EIA expects U.S. crude production to break 48-year record in 2018

 

(EnergyWire; July 26) – U.S. oil production will hit a record high in 2018, government energy analysts project. The U.S. Energy Information Administration on July 25 issued its latest outlook on oil production as volumes continue to rise from renewed strength in shale drilling. Despite a temporary drop in output last year stemming from the fall of oil prices from mid-2014, output is expected to average 9.3 million barrels a day this year.

 

Next year, however, will be a banner year for the U.S. oil and gas industry, the agency predicts. Output for 2018 is likely to average 9.9 million barrels per day, outstripping the record 9.6 million barrels per day the industry pumped on average in 1970. Oil output is anticipated to continue rising beyond 2018. The Permian Basin will lead supply growth, the EIA predicts, followed by offshore projects in federal waters of the Gulf of Mexico.

 

As new Gulf projects come online, such as Chevron's Big Foot, offshore oil production will likely expand by 300,000 barrels per day from now until the end of 2018, analysts report in the latest Short-Term Energy Outlook. EIA's report underscores the rising dominance of the Permian Basin, the oil patch in western Texas and southeastern New Mexico that has been producing for more than 100 years. The expansion of horizontal drilling and hydraulic fracturing there will see output from the many stacked plays there expanding by more than 500,000 barrels a day out to the end of 2018, the outlook said.

 

 

Pennsylvania shuts down construction of gas liquids pipeline

 

(EnergyWire; July 26) - Pennsylvania officials shut down construction on Energy Transfer Partners' Mariner East 2 pipeline project across the state July 25, after environmental groups complained that the company's sloppy construction was contaminating water. Judge Bernard Labuskes of the state’s Environmental Hearing Board ordered Energy Transfer's Sunoco pipeline subsidiary to stop directional drilling at 55 locations. The order will remain in place until a hearing scheduled for Aug. 7.

 

Sunoco said it has "expended every effort" to prevent accidents.

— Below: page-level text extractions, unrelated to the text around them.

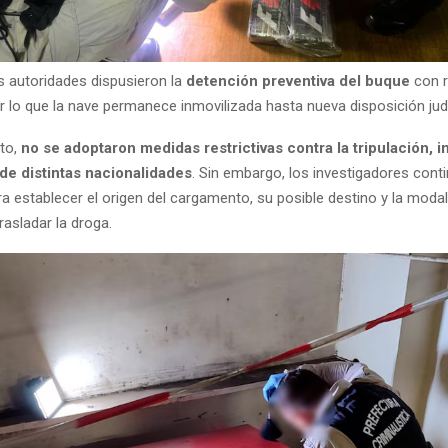
as autoridades dispusieron la
detención preventiva del buque
con r
r lo que la nave permanece inmovilizada hasta nueva disposición judi
to,
no se adoptaron medidas restrictivas contra la tripulación, i
de distintas nacionalidades
. Sin embargo, los investigadores cont
a establecer el origen del cargamento, su posible destino y la modal
trasladar la droga.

The Mariner East 2 is a pair of pipelines, 20 and 16 inches in diameter, designed to carry natural gas liquids from the Marcellus Shale in Ohio and Pennsylvania to marine terminals in Philadelphia.

 

The Clean Air Council, Delaware Riverkeeper Network and Mountain Watershed Association complained to the state last week that the company had 61 spills between April and June at pipeline construction sites across Pennsylvania. The spills damaged private water wells, a wetland, lakes and creeks. The state has issued four notices of violations and executed a consent order against Sunoco for the construction problems, separate from the hearing board's shutdown order.